AVAILABLE RECORDS.

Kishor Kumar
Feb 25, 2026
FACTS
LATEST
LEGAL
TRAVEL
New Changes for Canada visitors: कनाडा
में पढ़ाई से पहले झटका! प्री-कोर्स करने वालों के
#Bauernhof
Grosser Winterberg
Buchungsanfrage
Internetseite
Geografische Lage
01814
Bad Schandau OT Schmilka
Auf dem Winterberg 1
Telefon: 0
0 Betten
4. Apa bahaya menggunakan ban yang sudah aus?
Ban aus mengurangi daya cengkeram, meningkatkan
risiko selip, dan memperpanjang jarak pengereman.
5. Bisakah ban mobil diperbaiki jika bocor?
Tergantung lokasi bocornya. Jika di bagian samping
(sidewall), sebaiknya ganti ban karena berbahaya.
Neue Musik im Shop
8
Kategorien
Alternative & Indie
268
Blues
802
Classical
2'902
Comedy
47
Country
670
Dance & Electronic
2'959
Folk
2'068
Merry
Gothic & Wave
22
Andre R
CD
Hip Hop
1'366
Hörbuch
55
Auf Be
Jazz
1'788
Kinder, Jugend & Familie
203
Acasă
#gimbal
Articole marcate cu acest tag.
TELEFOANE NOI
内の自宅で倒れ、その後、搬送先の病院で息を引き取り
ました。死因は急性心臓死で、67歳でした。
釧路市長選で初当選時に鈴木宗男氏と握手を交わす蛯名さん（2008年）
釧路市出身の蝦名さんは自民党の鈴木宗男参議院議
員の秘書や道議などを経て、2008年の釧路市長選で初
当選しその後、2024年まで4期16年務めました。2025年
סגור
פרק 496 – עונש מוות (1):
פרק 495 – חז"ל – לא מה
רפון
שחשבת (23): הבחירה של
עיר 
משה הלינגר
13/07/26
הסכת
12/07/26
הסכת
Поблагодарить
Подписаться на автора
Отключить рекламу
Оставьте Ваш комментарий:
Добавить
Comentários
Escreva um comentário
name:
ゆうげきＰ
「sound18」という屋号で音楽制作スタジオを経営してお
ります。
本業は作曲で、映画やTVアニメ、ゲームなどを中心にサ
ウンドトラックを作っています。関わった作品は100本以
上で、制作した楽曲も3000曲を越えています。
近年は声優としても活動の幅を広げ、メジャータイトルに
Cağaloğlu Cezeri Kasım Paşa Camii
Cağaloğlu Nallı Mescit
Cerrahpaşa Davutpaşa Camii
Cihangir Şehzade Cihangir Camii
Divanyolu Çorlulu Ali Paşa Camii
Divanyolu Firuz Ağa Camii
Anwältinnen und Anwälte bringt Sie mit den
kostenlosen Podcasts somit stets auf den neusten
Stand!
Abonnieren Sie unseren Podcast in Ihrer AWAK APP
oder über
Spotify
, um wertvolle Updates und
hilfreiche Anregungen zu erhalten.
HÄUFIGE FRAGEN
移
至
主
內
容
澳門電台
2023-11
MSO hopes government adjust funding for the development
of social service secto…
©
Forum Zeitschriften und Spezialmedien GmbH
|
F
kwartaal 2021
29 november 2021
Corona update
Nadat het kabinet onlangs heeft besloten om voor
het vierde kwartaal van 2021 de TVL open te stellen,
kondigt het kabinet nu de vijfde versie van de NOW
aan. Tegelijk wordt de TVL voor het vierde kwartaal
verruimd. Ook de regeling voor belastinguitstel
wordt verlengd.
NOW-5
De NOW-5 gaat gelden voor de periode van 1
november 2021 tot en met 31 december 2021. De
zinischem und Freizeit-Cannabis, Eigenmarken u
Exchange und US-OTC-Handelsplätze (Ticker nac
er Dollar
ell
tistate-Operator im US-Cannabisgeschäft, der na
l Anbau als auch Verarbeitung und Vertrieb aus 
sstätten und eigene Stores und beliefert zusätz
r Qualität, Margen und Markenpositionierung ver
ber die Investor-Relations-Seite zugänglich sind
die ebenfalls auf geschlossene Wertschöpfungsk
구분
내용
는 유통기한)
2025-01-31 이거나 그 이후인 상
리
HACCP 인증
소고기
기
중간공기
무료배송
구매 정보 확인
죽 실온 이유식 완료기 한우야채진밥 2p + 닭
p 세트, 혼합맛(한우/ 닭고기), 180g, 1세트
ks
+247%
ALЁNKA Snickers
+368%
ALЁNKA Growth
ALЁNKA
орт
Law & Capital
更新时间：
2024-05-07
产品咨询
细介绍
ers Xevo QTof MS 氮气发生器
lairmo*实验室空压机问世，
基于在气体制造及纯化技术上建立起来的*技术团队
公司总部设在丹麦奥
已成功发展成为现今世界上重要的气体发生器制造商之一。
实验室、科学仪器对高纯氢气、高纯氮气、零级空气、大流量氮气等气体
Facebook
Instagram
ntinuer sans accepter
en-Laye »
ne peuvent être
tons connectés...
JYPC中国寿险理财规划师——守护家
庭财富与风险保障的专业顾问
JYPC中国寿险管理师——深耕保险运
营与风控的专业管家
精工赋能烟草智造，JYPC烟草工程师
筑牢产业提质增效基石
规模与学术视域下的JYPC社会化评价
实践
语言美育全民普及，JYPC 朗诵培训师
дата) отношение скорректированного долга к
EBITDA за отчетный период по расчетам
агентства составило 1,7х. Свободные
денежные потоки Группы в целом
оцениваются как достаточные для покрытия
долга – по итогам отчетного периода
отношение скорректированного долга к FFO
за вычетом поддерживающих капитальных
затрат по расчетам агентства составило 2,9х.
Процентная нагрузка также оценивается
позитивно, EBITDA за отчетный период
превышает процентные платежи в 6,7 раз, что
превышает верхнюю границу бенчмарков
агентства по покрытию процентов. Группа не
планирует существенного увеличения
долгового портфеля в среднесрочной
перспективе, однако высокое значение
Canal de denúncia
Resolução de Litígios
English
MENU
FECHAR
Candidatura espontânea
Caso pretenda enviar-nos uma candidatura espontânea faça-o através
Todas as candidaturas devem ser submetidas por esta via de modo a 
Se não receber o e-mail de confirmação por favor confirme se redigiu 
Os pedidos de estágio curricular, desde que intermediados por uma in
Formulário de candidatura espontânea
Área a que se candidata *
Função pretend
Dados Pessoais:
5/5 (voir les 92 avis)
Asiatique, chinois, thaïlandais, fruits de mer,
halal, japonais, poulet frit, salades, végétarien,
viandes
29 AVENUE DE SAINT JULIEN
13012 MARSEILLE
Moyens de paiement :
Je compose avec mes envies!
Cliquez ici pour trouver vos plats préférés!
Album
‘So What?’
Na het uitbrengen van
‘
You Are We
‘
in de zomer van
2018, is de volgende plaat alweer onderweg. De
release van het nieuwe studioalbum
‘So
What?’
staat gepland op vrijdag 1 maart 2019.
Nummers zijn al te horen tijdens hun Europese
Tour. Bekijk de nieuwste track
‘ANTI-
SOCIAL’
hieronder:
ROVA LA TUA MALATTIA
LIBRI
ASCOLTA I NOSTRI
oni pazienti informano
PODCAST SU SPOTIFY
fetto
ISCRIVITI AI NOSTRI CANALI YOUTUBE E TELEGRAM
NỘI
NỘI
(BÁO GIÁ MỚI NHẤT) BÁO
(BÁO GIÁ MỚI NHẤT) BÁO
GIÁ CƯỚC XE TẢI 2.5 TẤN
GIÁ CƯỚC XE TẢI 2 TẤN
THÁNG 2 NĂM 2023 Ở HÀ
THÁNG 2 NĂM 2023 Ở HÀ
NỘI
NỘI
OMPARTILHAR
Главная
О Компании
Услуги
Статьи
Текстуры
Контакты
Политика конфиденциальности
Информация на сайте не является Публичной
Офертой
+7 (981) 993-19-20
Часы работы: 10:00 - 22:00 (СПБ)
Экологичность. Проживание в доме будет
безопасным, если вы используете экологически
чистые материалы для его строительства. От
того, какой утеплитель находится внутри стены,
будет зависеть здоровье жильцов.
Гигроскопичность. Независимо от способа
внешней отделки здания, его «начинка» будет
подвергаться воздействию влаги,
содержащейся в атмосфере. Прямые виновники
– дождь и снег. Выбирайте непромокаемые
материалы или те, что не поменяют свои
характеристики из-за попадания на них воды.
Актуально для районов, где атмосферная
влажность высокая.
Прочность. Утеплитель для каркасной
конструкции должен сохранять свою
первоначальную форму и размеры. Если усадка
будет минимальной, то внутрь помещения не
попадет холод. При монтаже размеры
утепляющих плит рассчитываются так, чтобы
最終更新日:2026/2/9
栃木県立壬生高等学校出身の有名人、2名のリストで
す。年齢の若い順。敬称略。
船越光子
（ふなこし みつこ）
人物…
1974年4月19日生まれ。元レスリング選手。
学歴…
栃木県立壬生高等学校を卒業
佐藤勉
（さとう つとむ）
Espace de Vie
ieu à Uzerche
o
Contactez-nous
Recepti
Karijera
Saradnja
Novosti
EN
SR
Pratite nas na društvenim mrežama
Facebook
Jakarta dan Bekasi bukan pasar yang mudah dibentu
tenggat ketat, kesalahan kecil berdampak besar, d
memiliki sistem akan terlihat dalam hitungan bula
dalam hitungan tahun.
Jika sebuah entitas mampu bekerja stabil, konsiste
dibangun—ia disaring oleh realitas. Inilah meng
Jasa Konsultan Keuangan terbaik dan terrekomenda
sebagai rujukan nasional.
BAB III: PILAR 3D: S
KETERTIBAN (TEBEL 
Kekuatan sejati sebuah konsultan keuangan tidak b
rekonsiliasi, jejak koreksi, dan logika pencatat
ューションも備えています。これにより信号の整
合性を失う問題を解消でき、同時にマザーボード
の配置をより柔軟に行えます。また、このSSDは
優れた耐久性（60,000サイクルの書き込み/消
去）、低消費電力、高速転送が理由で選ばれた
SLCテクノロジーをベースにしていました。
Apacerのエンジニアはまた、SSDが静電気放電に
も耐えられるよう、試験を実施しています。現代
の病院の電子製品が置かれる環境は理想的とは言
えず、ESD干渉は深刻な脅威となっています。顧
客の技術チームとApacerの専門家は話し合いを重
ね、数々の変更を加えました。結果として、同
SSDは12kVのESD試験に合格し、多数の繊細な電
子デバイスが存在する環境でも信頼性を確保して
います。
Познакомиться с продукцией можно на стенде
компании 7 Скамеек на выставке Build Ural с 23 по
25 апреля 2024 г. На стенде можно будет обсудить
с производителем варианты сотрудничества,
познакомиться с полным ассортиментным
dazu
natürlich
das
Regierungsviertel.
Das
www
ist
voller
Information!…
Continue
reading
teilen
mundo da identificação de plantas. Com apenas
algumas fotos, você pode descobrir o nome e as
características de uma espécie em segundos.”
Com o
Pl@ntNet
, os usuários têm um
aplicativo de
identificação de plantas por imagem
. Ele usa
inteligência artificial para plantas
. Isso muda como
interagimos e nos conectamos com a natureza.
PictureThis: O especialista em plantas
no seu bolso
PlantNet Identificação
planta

WORK TASK. Your answer should be each line from the entries that includes the string "расчетам".

ANSWER FOR THIS EXERCISE.
EBITDA за отчетный период по расчетам
затрат по расчетам агентства составило 2,9х.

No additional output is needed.